WHAT YOU HAVE TO DO →
Retype the line with "The Mariachi and the" in it, then each line after it to the end of the data, word for word.

Transcribed page contents →
+++++

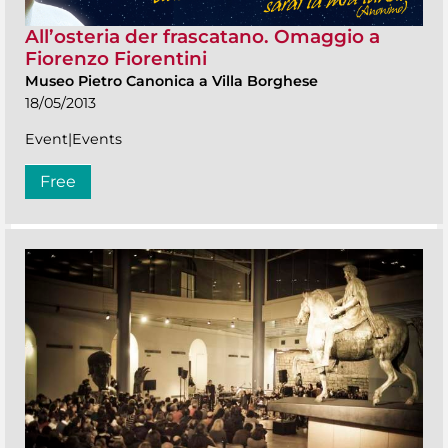
All’osteria der frascatano. Omaggio a
Fiorenzo Fiorentini
Museo Pietro Canonica a Villa Borghese
18/05/2013
Event|Events
Free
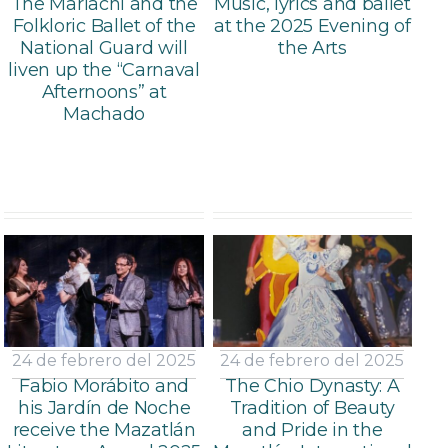
The Mariachi and the
Music, lyrics and ballet
Folkloric Ballet of the
at the 2025 Evening of
National Guard will
the Arts
liven up the “Carnaval
Afternoons” at
Machado
24 de febrero del 2025
24 de febrero del 2025
Fabio Morábito and
The Chio Dynasty: A
his Jardín de Noche
Tradition of Beauty
receive the Mazatlán
and Pride in the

+++++

RESPONSE TO THE TASK →
The Mariachi and the
Music, lyrics and ballet
Folkloric Ballet of the
at the 2025 Evening of
National Guard will
the Arts
liven up the “Carnaval
Afternoons” at
Machado
24 de febrero del 2025
24 de febrero del 2025
Fabio Morábito and
The Chio Dynasty: A
his Jardín de Noche
Tradition of Beauty
receive the Mazatlán
and Pride in the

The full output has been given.